[Data for this task Boundary: Start]

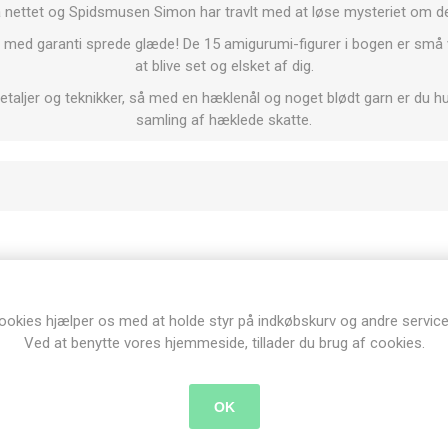
å nettet og Spidsmusen Simon har travlt med at løse mysteriet om d
 med garanti sprede glæde! De 15 amigurumi-figurer i bogen er små v
at blive set og elsket af dig.
etaljer og teknikker, så med en hæklenål og noget blødt garn er du h
samling af hæklede skatte.
Produkt tags
ookies hjælper os med at holde styr på indkøbskurv og andre service
bøger
(19)
,
hækling
(4)
,
bamser
(3)
,
amigurumi
(3)
Ved at benytte vores hjemmeside, tillader du brug af cookies.
OK
Relaterede produkter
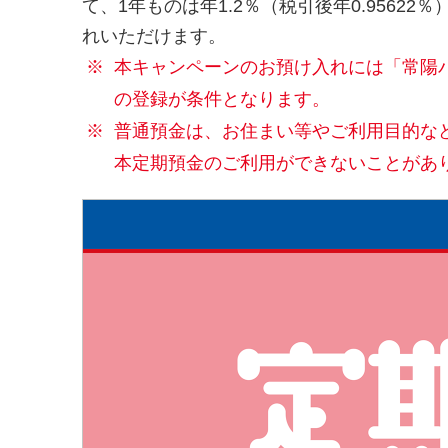
て、1年ものは年1.2％（税引後年0.95622％
れいただけます。
※
本キャンペーンのお預け入れには「常陽
の登録が条件となります。
※
普通預金は、お住まい等やご利用目的な
本定期預金のご利用ができないことがあ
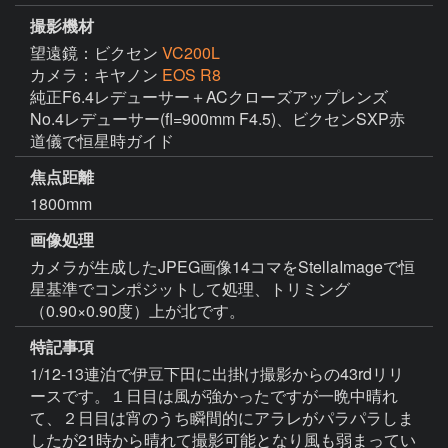
撮影機材
望遠鏡：ビクセン
VC200L
カメラ：キヤノン
EOS R8
純正F6.4レデューサー＋ACクローズアップレンズ 
No.4レデューサー(fl=900mm F4.5)、ビクセンSXP赤
道儀で恒星時ガイド
焦点距離
1800mm
画像処理
カメラが生成したJPEG画像14コマをStellaImageで恒
星基準でコンポジットして処理、トリミング
（0.90×0.90度）上が北です。
特記事項
1/12-13連泊で伊豆下田に出掛け撮影からの43rdリリ
ースです。１日目は風が強かったですが一晩中晴れ
て、２日目は宵のうち瞬間的にアラレがパラパラしま
したが21時から晴れて撮影可能となり風も弱まってい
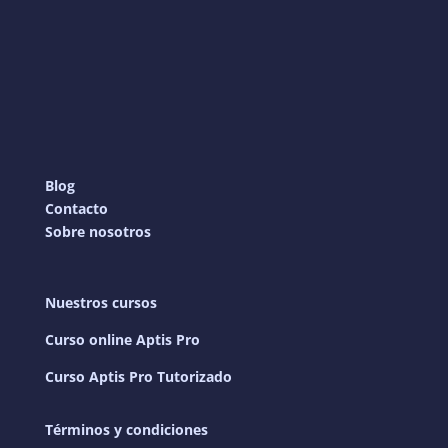
Blog
Contacto
Sobre nosotros
Nuestros cursos
Curso online Aptis Pro
Curso Aptis Pro Tutorizado
Términos y condiciones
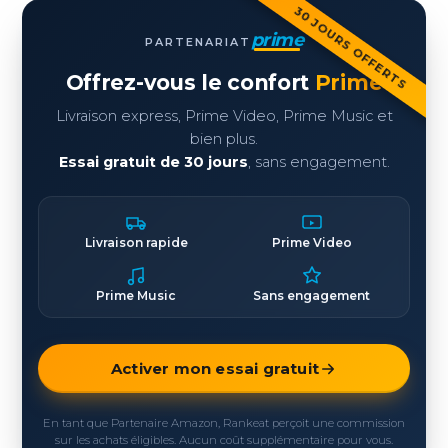
30 JOURS OFFERTS
prime
PARTENARIAT
Offrez-vous le confort
Prime
Livraison express, Prime Video, Prime Music et
bien plus.
Essai gratuit de 30 jours
, sans engagement.
Livraison rapide
Prime Video
Prime Music
Sans engagement
Activer mon essai gratuit
En tant que Partenaire Amazon, Rankeat perçoit une commission
sur les achats éligibles. Aucun coût supplémentaire pour vous.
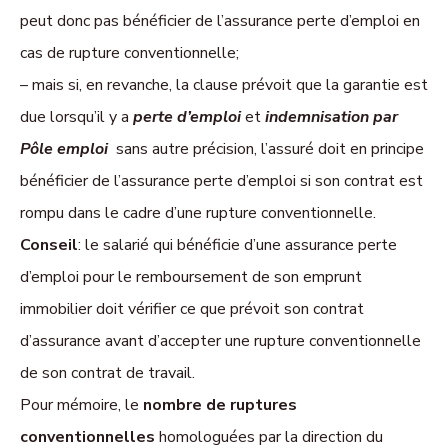
peut donc pas bénéficier de l’assurance perte d’emploi en
cas de rupture conventionnelle;
– mais si, en revanche, la clause prévoit que la garantie est
due lorsqu’il y a
perte d’emploi
et
i
ndemnisation par
Pôle emploi
sans autre précision
, l’assuré doit en principe
bénéficier de l’assurance perte d’emploi si son contrat est
rompu dans le cadre d’une rupture conventionnelle.
Conseil
: le salarié qui bénéficie d’une assurance perte
d’emploi pour le remboursement de son emprunt
immobilier doit vérifier ce que prévoit son contrat
d’assurance avant d’accepter une rupture conventionnelle
de son contrat de travail.
Pour mémoire, le
nombre de ruptures
conventionnelles
homologuées par la direction du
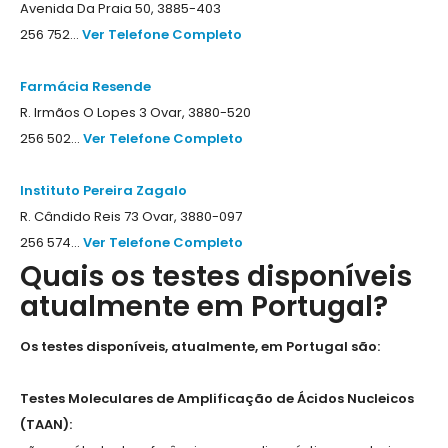
Avenida Da Praia 50, 3885-403
256 752...
Ver Telefone Completo
Farmácia Resende
R. Irmãos O Lopes 3 Ovar, 3880-520
256 502...
Ver Telefone Completo
Instituto Pereira Zagalo
R. Cândido Reis 73 Ovar, 3880-097
256 574...
Ver Telefone Completo
Quais os testes disponíveis
atualmente em Portugal?
Os testes disponíveis, atualmente, em Portugal são:
Testes Moleculares de Amplificação de Ácidos Nucleicos
(TAAN):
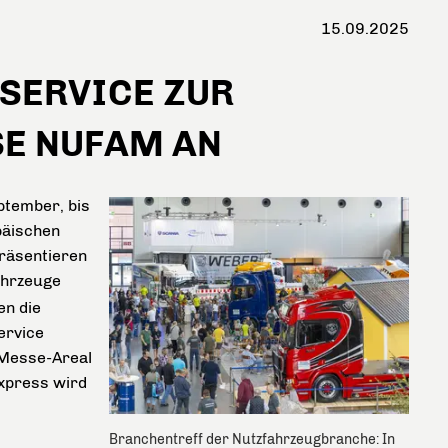
15.09.2025
-SERVICE ZUR
E NUFAM AN
ptember, bis
päischen
räsentieren
ahrzeuge
en die
ervice
Messe-Areal
Express wird
Branchentreff der Nutzfahrzeugbranche: In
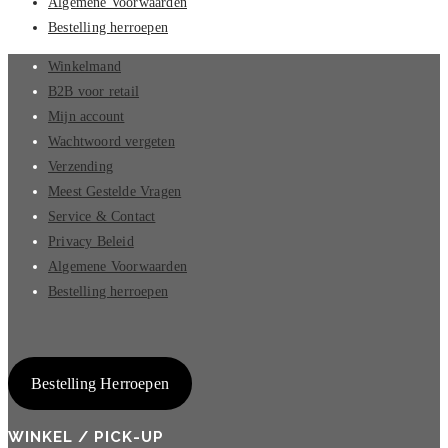
Algemene Voorwaarden
Bestelling herroepen
Winkelmand
B2B voor retail
Mijn account
Wachtwoord vergeten
Verzending
Meest Gestelde Vragen
Service & Contact
Privacy Beleid
Algemene Voorwaarden
Bestelling herroepen
Bestelling Herroepen
WINKEL / PICK-UP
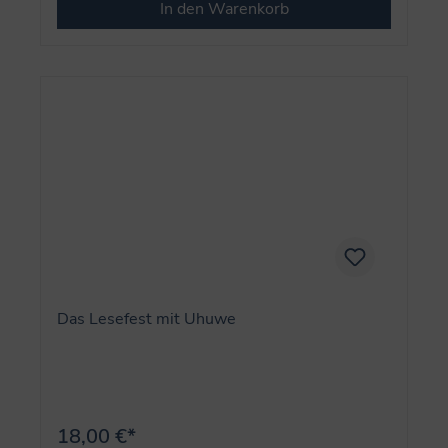
In den Warenkorb
Das Lesefest mit Uhuwe
18,00 €*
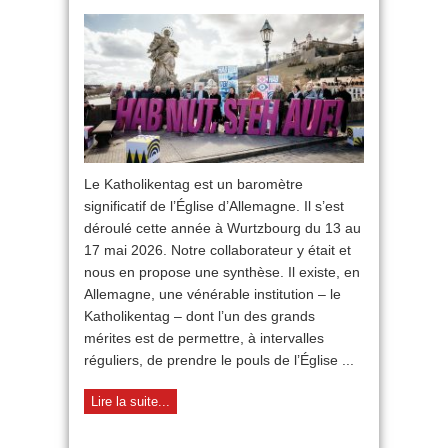
Allemagne :
une
Église
en
décomposition
?
Le Katholikentag est un baromètre
significatif de l’Église d’Allemagne. Il s’est
déroulé cette année à Wurtzbourg du 13 au
17 mai 2026. Notre collaborateur y était et
nous en propose une synthèse. Il existe, en
Allemagne, une vénérable institution – le
Katholikentag – dont l’un des grands
mérites est de permettre, à intervalles
réguliers, de prendre le pouls de l’Église ...
Lire la suite...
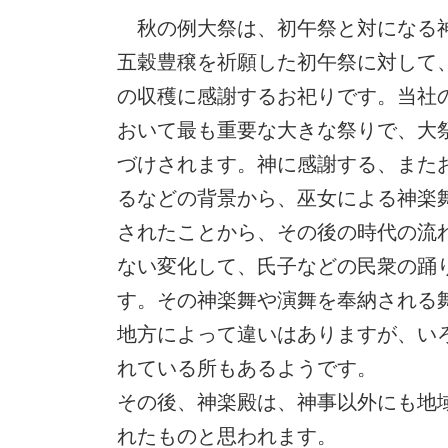
秋の例大祭は、初午祭と対になる
五穀豊穣を祈願した初午祭に対して
の収穫に感謝するお祀りです。当社
おいて最も重要な大きな祭りで、大
づけされます。神に感謝する、また
るなどの背景から、巫女による神楽
されたことから、その後の時代の流
ない変化して、氏子などの民衆の踊
す。その神楽舞や演舞を奉納される
地方によって違いはありますが、い
れている所もあるようです。
その後、神楽殿は、神事以外にも地
れたものと思われます。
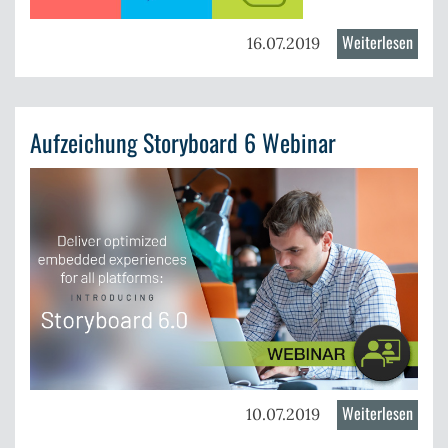
Weiterlesen
über
16.07.2019
Why
Your
Touch
Aufzeichung Storyboard 6 Webinar
UIs
Shoul
Suppo
Multi
Moda
Input
Weiterlesen
über
10.07.2019
Aufze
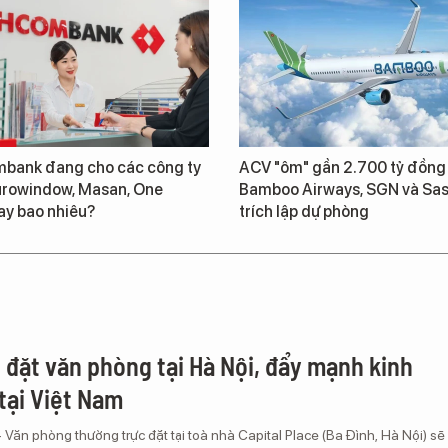
bank đang cho các công ty
ACV "ôm" gần 2.700 tỷ đồng
urowindow, Masan, One
Bamboo Airways, SGN và Sas
ay bao nhiêu?
trích lập dự phòng
 đặt văn phòng tại Hà Nội, đẩy mạnh kinh
tại Việt Nam
 Văn phòng thường trực đặt tại toà nhà Capital Place (Ba Đình, Hà Nội) sẽ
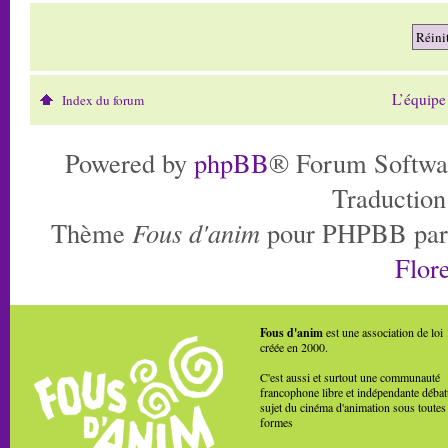
L’équipe
Index du forum
Powered by
phpBB
® Forum Softwa
Traduction
Thème
Fous d'anim
pour PHPBB pa
Flore
Fous d'anim
est une association de loi
créée en 2000.
C'est aussi et surtout une communauté
francophone libre et indépendante débat
sujet du cinéma d'animation sous toutes
formes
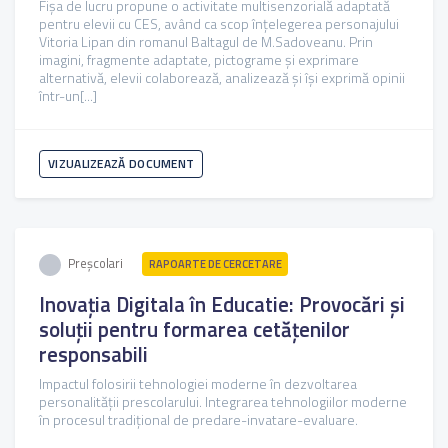
Fișa de lucru propune o activitate multisenzorială adaptată
pentru elevii cu CES, având ca scop înțelegerea personajului
Vitoria Lipan din romanul Baltagul de M.Sadoveanu. Prin
imagini, fragmente adaptate, pictograme și exprimare
alternativă, elevii colaborează, analizează și își exprimă opinii
într-un[...]
VIZUALIZEAZĂ DOCUMENT
Preșcolari
RAPOARTE DE CERCETARE
Inovația Digitala în Educatie: Provocări și
soluții pentru formarea cetățenilor
responsabili
Impactul folosirii tehnologiei moderne în dezvoltarea
personalității prescolarului. Integrarea tehnologiilor moderne
în procesul tradițional de predare-invatare-evaluare.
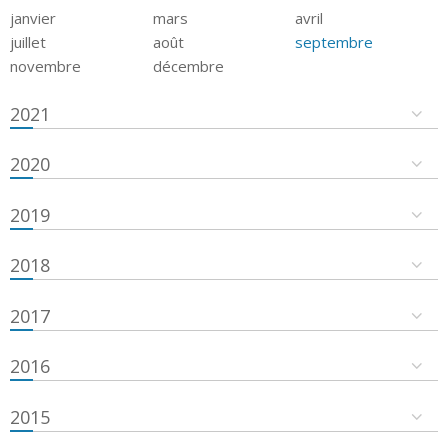
janvier
mars
avril
juillet
août
septembre
novembre
décembre
2021
2020
2019
2018
2017
2016
2015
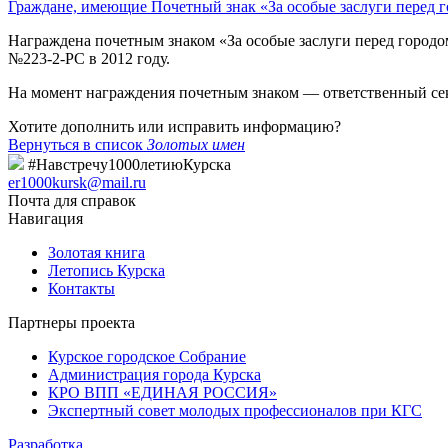
Граждане, имеющие Почетный знак «За особые заслуги перед 
Награждена почетным знаком «За особые заслуги перед городо
№223-2-РС в 2012 году.
На момент награждения почетным знаком — ответственный секр
Хотите дополнить или исправить информацию?
Вернуться в список
Золотых имен
#Навстречу1000летиюКурска
er1000kursk@mail.ru
Почта для справок
Навигация
Золотая книга
Летопись Курска
Контакты
Партнеры проекта
Курское городское Собрание
Администрация города Курска
КРО ВПП «ЕДИНАЯ РОССИЯ»
Экспертный совет молодых профессионалов при КГС
Разработка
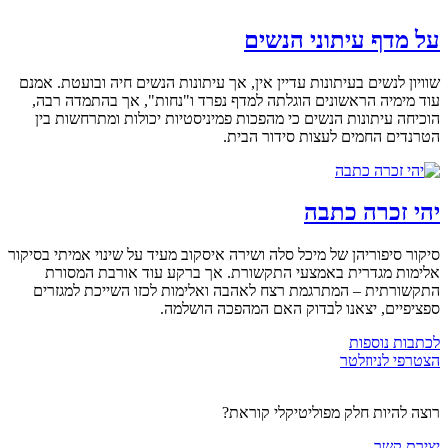
על מדף עיתוני הנשים
שוויון לנשים בעיתונות עדיין אין, אך עיתונות הנשים חיה ובועטת. אמנם
עוד מימיה הראשונים הוגלתה למדף נפרד ו"נחות", אך בהתמדה רבה,
הוכיחה עיתונות הנשים כי מהפכות פמיניסטיות יכולות ומתרחשות בין
הטרנדים החמים לעצות סידור הבית.
יהי זכרה כתבה
סיקור סיפוריהן של מיכל סלה ושירה איסקוב מעיד על שינוי אמיתי בסיקור
אלימות מגדרית באמצעי התקשורת. אך ברקע עוד אורבת המסורת
התקשורתית – המתרגמת רצח לאהבה ואלימות לכזו השייכת למגזרים
ספציפיים, יצאנו לבדוק האם המהפכה הושלמה.
לכתבות נוספות
הצטרפי לניוזלטר
רוצה להיות חלק מפוליטיקלי קוראת?
יצירת קשר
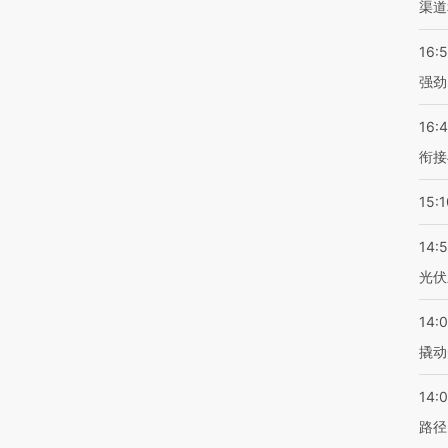
渠道
16:
强劲
16:
衔接
15:1
14:
光伏
14:
撬动
14:0
路径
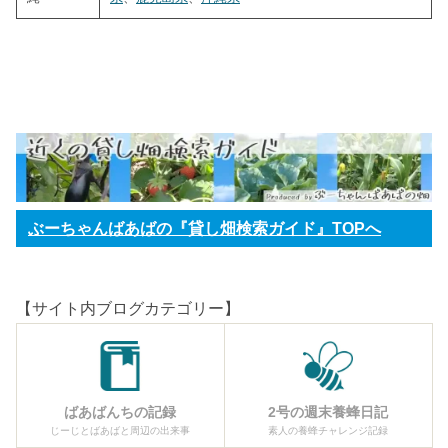
ぶーちゃんばあばの『貸し畑検索ガイド』TOPへ
【サイト内ブログカテゴリー】
ばあばんちの記録
2号の週末養蜂日記
じーじとばあばと周辺の出来事
素人の養蜂チャレンジ記録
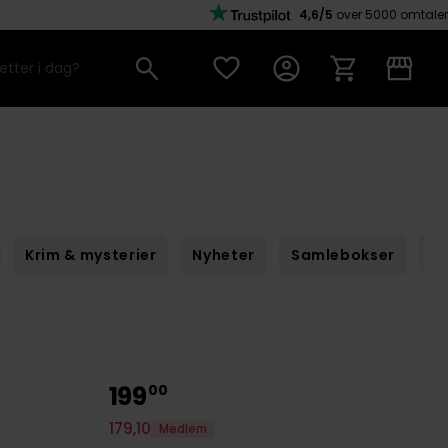
4,6/5
over 5000 omtaler
Krim & mysterier
Nyheter
Samlebokser
Sc
199
00
179
,
10
Medlem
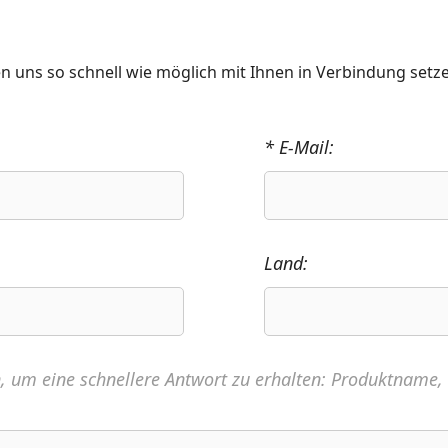
n uns so schnell wie möglich mit Ihnen in Verbindung setz
* E-Mail:
Land:
n, um eine schnellere Antwort zu erhalten: Produktname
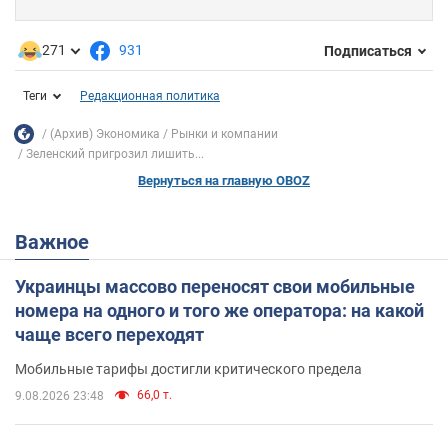
271
931
Подписаться
Теги
Редакционная политика
(Архив) Экономика
Рынки и компании
Зеленский пригрозил лишить...
Вернуться на главную OBOZ
Важное
Украинцы массово переносят свои мобильные
номера на одного и того же оператора: на какой
чаще всего переходят
Мобильные тарифы достигли критического предела
66,0 т.
9.08.2026 23:48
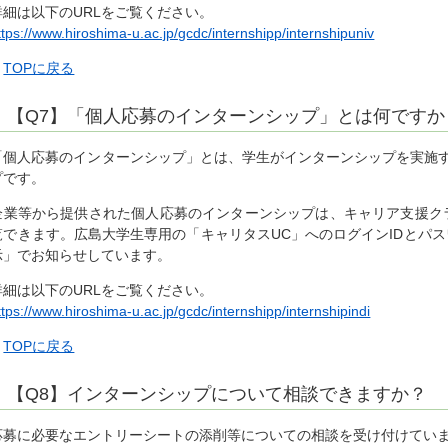
詳細は以下のURLをご覧ください。
ttps://www.hiroshima-u.ac.jp/gcdc/internshipp/internshipuniv
▲
TOPに戻る
【Q7】「個人応募のインターンシップ」とは何ですか
「個人応募のインターンシップ」とは、学生がインターンシップを実施
プです。
企業等から提供された個人応募のインターンシップは、キャリア支援ク
覧できます。広島大学生専用の「キャリタスUC」へのログインIDとパス
示」でお知らせしています。
詳細は以下のURLをご覧ください。
ttps://www.hiroshima-u.ac.jp/gcdc/internshipp/internshipindi
▲
TOPに戻る
【Q8】インターンシップについて相談できますか？
応募に必要なエントリーシートの添削等についての相談を受け付けてい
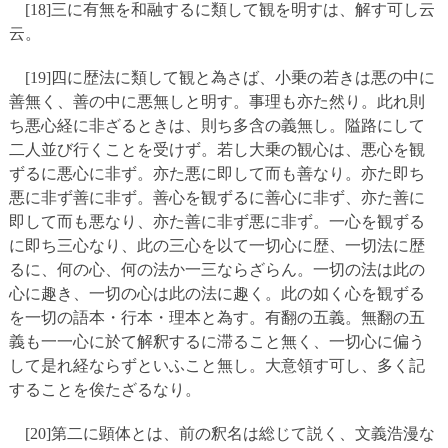
[18]三に有無を和融するに類して観を明すは、解す可し云
云。
[19]四に歴法に類して観と為さば、小乗の若きは悪の中に
善無く、善の中に悪無しと明す。事理も亦た然り。此れ則
ち悪心経に非ざるときは、則ち多含の義無し。隘路にして
二人並び行くことを受けず。若し大乗の観心は、悪心を観
ずるに悪心に非ず。亦た悪に即して而も善なり。亦た即ち
悪に非ず善に非ず。善心を観ずるに善心に非ず、亦た善に
即して而も悪なり、亦た善に非ず悪に非ず。一心を観ずる
に即ち三心なり、此の三心を以て一切心に歴、一切法に歴
るに、何の心、何の法か一三ならざらん。一切の法は此の
心に趣き、一切の心は此の法に趣く。此の如く心を観ずる
を一切の語本・行本・理本と為す。有翻の五義。無翻の五
義も一一心に於て解釈するに滞ること無く、一切心に偏う
して是れ経ならずといふこと無し。大意領す可し、多く記
することを俟たざるなり。
[20]第二に顕体とは、前の釈名は総じて説く、文義浩漫な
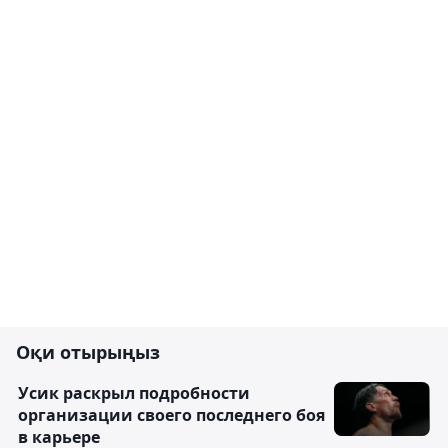
Оқи отырыңыз
Усик раскрыл подробности
организации своего последнего боя
в карьере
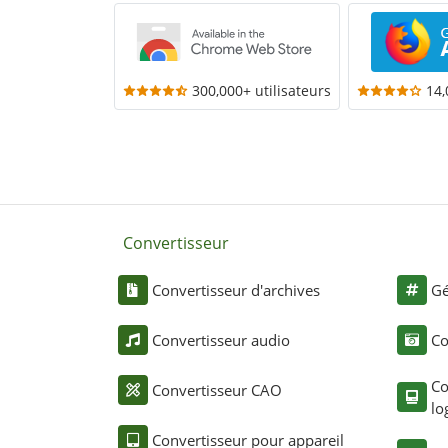
300,000+ utilisateurs
14,
Convertisseur
Convertisseur d'archives
Gé
Convertisseur audio
Co
Co
Convertisseur CAO
lo
Convertisseur pour appareil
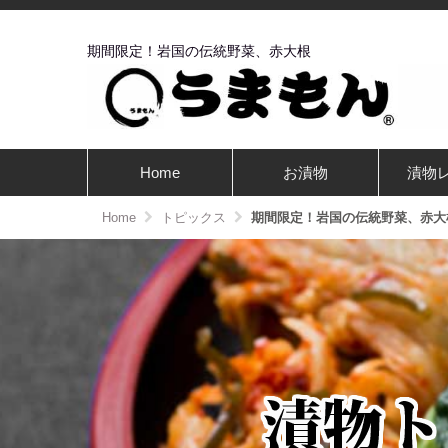
期間限定！岩国の伝統野菜、赤大根
Home
お漬物
漬物
Home
トピックス
期間限定！岩国の伝統野菜、赤大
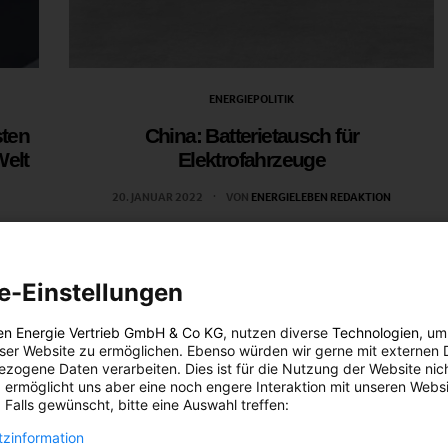
ENERGIEPOLITIK
sten
China: Batterietausch für
Welt
Elektrofahrzeuge
20. JANUAR 2022
VON
ENERGIELEBEN REDAKTION
lles
Das Pilotprojekt zielt darauf ab, mehr als 1.000
en die
Batteriewechselstationen zu bauen und mehr als
100.000 zusätzliche batterietauschfähige E-Fahrzeuge
e-Einstellungen
auf die Straßen zu bringen.
en Energie Vertrieb GmbH & Co KG
, nutzen diverse
Technologien
, um
eser Website zu ermöglichen. Ebenso würden wir gerne mit externen 
BEITRAG ANSEHEN
zogene Daten verarbeiten. Dies ist für die Nutzung der Website nic
 ermöglicht uns aber eine noch engere Interaktion mit unseren Websi
 Falls gewünscht, bitte eine Auswahl treffen:
TEILEN
zinformation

[Data for this task Boundary: End]

▶ What the task requires: Write out the records above exactly. Begin with the first line, end with the line holding "doit en principe", and drop the pictures.

▶ Exercise response:
å nettet og Spidsmusen Simon har travlt med at løse mysteriet om d
 med garanti sprede glæde! De 15 amigurumi-figurer i bogen er små v
at blive set og elsket af dig.
etaljer og teknikker, så med en hæklenål og noget blødt garn er du h
samling af hæklede skatte.
Produkt tags
ookies hjælper os med at holde styr på indkøbskurv og andre service
bøger
(19)
,
hækling
(4)
,
bamser
(3)
,
amigurumi
(3)
Ved at benytte vores hjemmeside, tillader du brug af cookies.
OK
Relaterede produkter
て、1年ものは年1.2％（税引後年0.95622％
れいただけます。
※
本キャンペーンのお預け入れには「常陽
の登録が条件となります。
※
普通預金は、お住まい等やご利用目的な
本定期預金のご利用ができないことがあ
撮影機材
望遠鏡：ビクセン
VC200L
カメラ：キヤノン
EOS R8
純正F6.4レデューサー＋ACクローズアップレンズ 
No.4レデューサー(fl=900mm F4.5)、ビクセンSXP赤
道儀で恒星時ガイド
焦点距離
1800mm
画像処理
カメラが生成したJPEG画像14コマをStellaImageで恒
星基準でコンポジットして処理、トリミング
（0.90×0.90度）上が北です。
特記事項
1/12-13連泊で伊豆下田に出掛け撮影からの43rdリリ
ースです。１日目は風が強かったですが一晩中晴れ
て、２日目は宵のうち瞬間的にアラレがパラパラしま
したが21時から晴れて撮影可能となり風も弱まってい
Blog
Contacto
Sobre nosotros
Nuestros cursos
Curso online Aptis Pro
Curso Aptis Pro Tutorizado
Términos y condiciones
30 JOURS OFFERTS
prime
PARTENARIAT
Offrez-vous le confort
Prime
Livraison express, Prime Video, Prime Music et
bien plus.
Essai gratuit de 30 jours
, sans engagement.
Livraison rapide
Prime Video
Prime Music
Sans engagement
Activer mon essai gratuit
En tant que Partenaire Amazon, Rankeat perçoit une commission
sur les achats éligibles. Aucun coût supplémentaire pour vous.
peut donc pas bénéficier de l’assurance perte d’emploi en
cas de rupture conventionnelle;
– mais si, en revanche, la clause prévoit que la garantie est
due lorsqu’il y a
perte d’emploi
et
i
ndemnisation par
Pôle emploi
sans autre précision
, l’assuré doit en principe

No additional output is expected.